- _Activity_
Exactly the lines from the one containing "Este es un campo" through the end of the records must be reproduced; leave out all pictures.

※ ※ ※

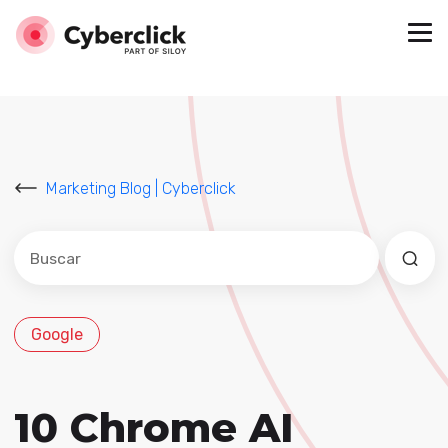
Marketing Blog | Cyberclick
Este es un campo de búsqueda con una función de sug
No hay sugerencias porque el campo de búsqued
Google
10 Chrome AI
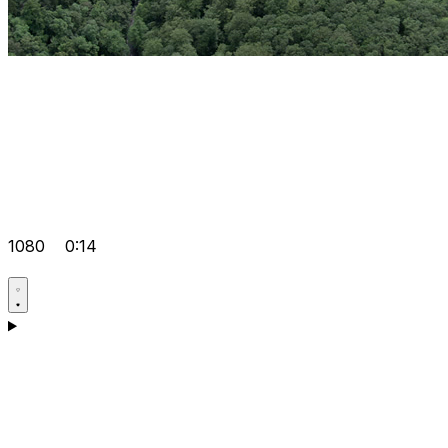
1080
0:14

※ ※ ※

- _Solved problem_
Este es un campo de búsqueda con una función de sug
No hay sugerencias porque el campo de búsqued
Google
10 Chrome AI
1080
0:14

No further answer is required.